▶ **RECORDS FOR PROCESSING**

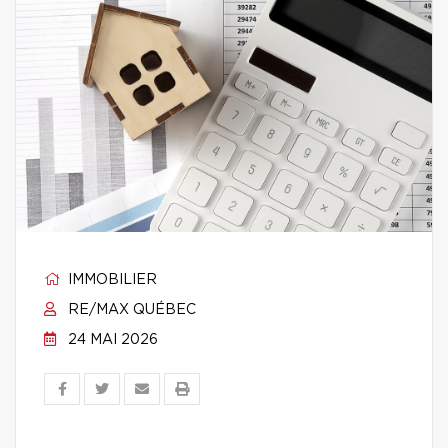
IMMOBILIER
RE/MAX QUÉBEC
24 MAI 2026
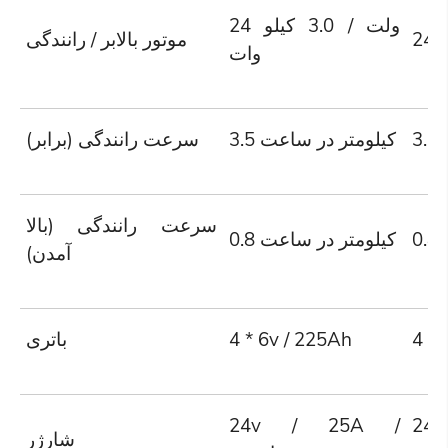
24 ولت / 3.0 کیلو
24v
موتور بالابر / رانندگی
وات
3.5 کیلومتر در ساعت
سرعت رانندگی (برابر)
سرعت رانندگی (بالا
0.8 کیلومتر در ساعت
آمدن)
4 * 
4 * 6v / 225Ah
باتری
24v / 25A /
24
شارژر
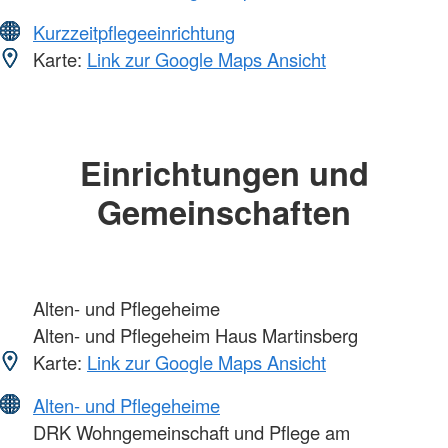
Kurzzeitpflegeeinrichtung
Karte:
Link zur Google Maps Ansicht
Einrichtungen und
Gemeinschaften
Alten- und Pflegeheime
Alten- und Pflegeheim Haus Martinsberg
Karte:
Link zur Google Maps Ansicht
Alten- und Pflegeheime
DRK Wohngemeinschaft und Pflege am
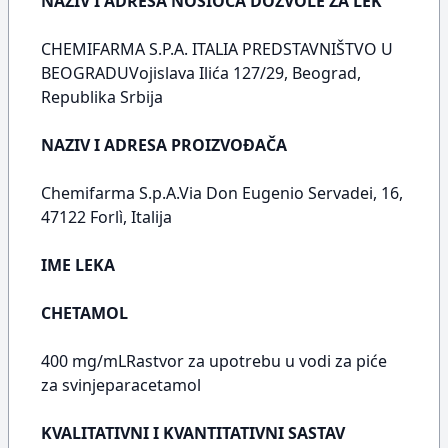
NAZIV I ADRESA NOSIOCA DOZVOLE ZA LEK
CHEMIFARMA S.P.A. ITALIA PREDSTAVNIŠTVO U
BEOGRADUVojislava Ilića 127/29, Beograd,
Republika Srbija
NAZIV I ADRESA PROIZVOĐAČA
Chemifarma S.p.A.Via Don Eugenio Servadei, 16,
47122 Forlì, Italija
IME LEKA
CHETAMOL
400 mg/mLRastvor za upotrebu u vodi za piće
za svinjeparacetamol
KVALITATIVNI I KVANTITATIVNI SASTAV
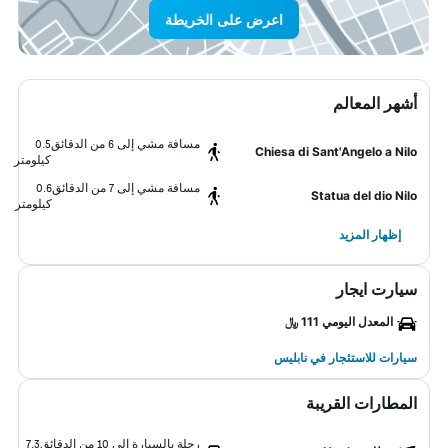
اعرض على الخريطة
أشهر المعالم
مسافة مشي إلى 6 من الدقائق
0.5
Chiesa di Sant'Angelo a Nilo
كيلومتر
مسافة مشي إلى 7 من الدقائق
0.6
Statua del dio Nilo
كيلومتر
إظهار المزيد
سيارت ايجار
المعدل اليومي 111 ﷼
سيارات للاستئجار في نابليس
المطارات القريبة
رحلة بالسيارة إلى 10 من الدقائق
7.3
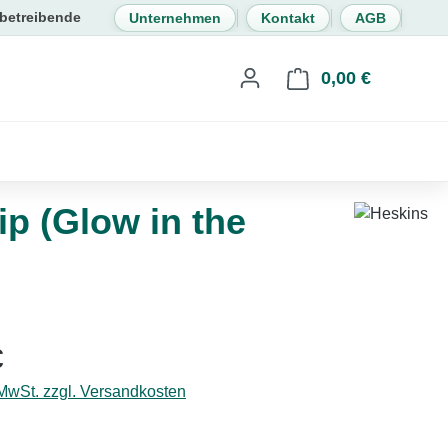
Unternehmen
Kontakt
AGB
0,00 €
Warenkorb 
p (Glow in the
eis:
€
 MwSt. zzgl. Versandkosten
hlen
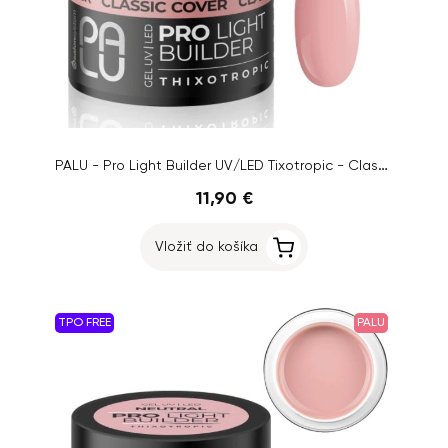
PALU - Pro Light Builder UV/LED Tixotropic - Classic Cover, 45g
11,90 €
Vložiť do košíka
TPO FREE
PALU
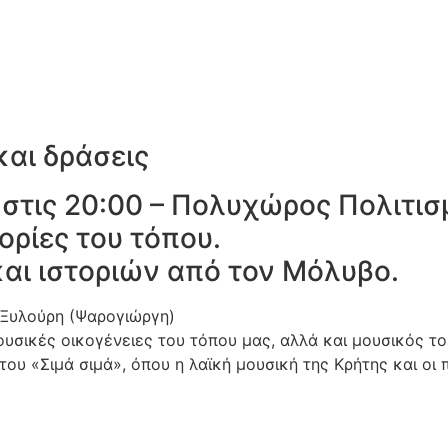
και δράσεις
στις 20:00 –
Πολυχώρος Πολιτισ
ορίες του τόπου.
ι ιστοριών από τον Μόλυβο.
η Ξυλούρη (Ψαρογιώργη)
σικές οικογένειες του τόπου μας, αλλά και μουσικός το
του «Σιμά σιμά», όπου η λαϊκή μουσική της Κρήτης και οι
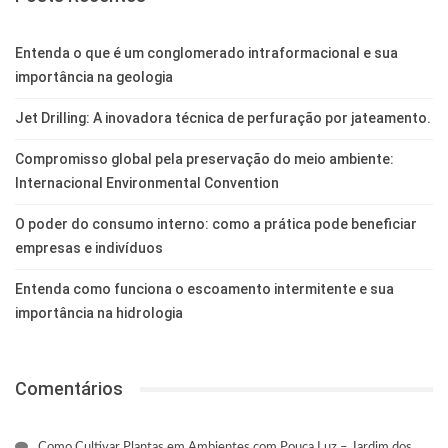
Entenda o que é um conglomerado intraformacional e sua
importância na geologia
Jet Drilling: A inovadora técnica de perfuração por jateamento.
Compromisso global pela preservação do meio ambiente:
Internacional Environmental Convention
O poder do consumo interno: como a prática pode beneficiar
empresas e indivíduos
Entenda como funciona o escoamento intermitente e sua
importância na hidrologia
Comentários
Como Cultivar Plantas em Ambientes com Pouca Luz – Jardim dos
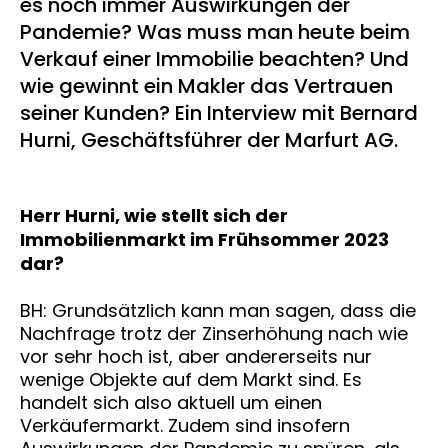
es noch immer Auswirkungen der
Pandemie? Was muss man heute beim
Verkauf einer Immobilie beachten? Und
wie gewinnt ein Makler das Vertrauen
seiner Kunden? Ein Interview mit Bernard
Hurni, Geschäftsführer der Marfurt AG.
Herr Hurni, wie stellt sich der
Immobilienmarkt im Frühsommer 2023
dar?
BH: Grundsätzlich kann man sagen, dass die
Nachfrage trotz der Zinserhöhung nach wie
vor sehr hoch ist, aber andererseits nur
wenige Objekte auf dem Markt sind. Es
handelt sich also aktuell um einen
Verkäufermarkt. Zudem sind insofern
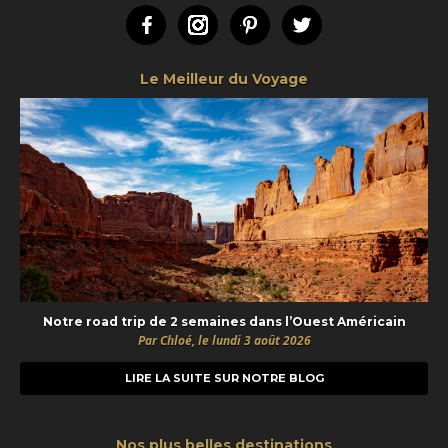
Facebook
Instagram
Pinterest
Twitter
Le Meilleur du Voyage
Notre road trip de 2 semaines dans l’Ouest Américain
Par Chloé, le lundi 3 août 2026
LIRE LA SUITE SUR NOTRE BLOG
Nos plus belles destinations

▶ **REQUIRED ACTION**
Copy the lines above between the one holding "4 * 6v / 225Ah" and the one holding "O poder do consumo", inclusive. Drop the pictures.

▶ **WRITTEN REPLY**
4 * 6v / 225Ah
باتری
24v / 25A /
24
شارژر
Kurzzeitpflegeeinrichtung
Karte:
Link zur Google Maps Ansicht
Einrichtungen und
Gemeinschaften
Alten- und Pflegeheime
Alten- und Pflegeheim Haus Martinsberg
Karte:
Link zur Google Maps Ansicht
Alten- und Pflegeheime
DRK Wohngemeinschaft und Pflege am
NAZIV I ADRESA NOSIOCA DOZVOLE ZA LEK
CHEMIFARMA S.P.A. ITALIA PREDSTAVNIŠTVO U
BEOGRADUVojislava Ilića 127/29, Beograd,
Republika Srbija
NAZIV I ADRESA PROIZVOĐAČA
Chemifarma S.p.A.Via Don Eugenio Servadei, 16,
47122 Forlì, Italija
IME LEKA
CHETAMOL
400 mg/mLRastvor za upotrebu u vodi za piće
za svinjeparacetamol
KVALITATIVNI I KVANTITATIVNI SASTAV
اعرض على الخريطة
أشهر المعالم
مسافة مشي إلى 6 من الدقائق
0.5
Chiesa di Sant'Angelo a Nilo
كيلومتر
مسافة مشي إلى 7 من الدقائق
0.6
Statua del dio Nilo
كيلومتر
إظهار المزيد
سيارت ايجار
المعدل اليومي 111 ﷼
سيارات للاستئجار في نابليس
المطارات القريبة
رحلة بالسيارة إلى 10 من الدقائق
7.3
Unternehmen
Kontakt
AGB
0,00 €
Warenkorb 
p (Glow in the
eis:
€
 MwSt. zzgl. Versandkosten
hlen
PALU - Pro Light Builder UV/LED Tixotropic - Classic Cover, 45g
11,90 €
Vložiť do košíka
TPO FREE
PALU
και δράσεις
στις 20:00 –
Πολυχώρος Πολιτισ
ορίες του τόπου.
ι ιστοριών από τον Μόλυβο.
η Ξυλούρη (Ψαρογιώργη)
σικές οικογένειες του τόπου μας, αλλά και μουσικός το
του «Σιμά σιμά», όπου η λαϊκή μουσική της Κρήτης και οι
Entenda o que é um conglomerado intraformacional e sua
importância na geologia
Jet Drilling: A inovadora técnica de perfuração por jateamento.
Compromisso global pela preservação do meio ambiente:
Internacional Environmental Convention
O poder do consumo interno: como a prática pode beneficiar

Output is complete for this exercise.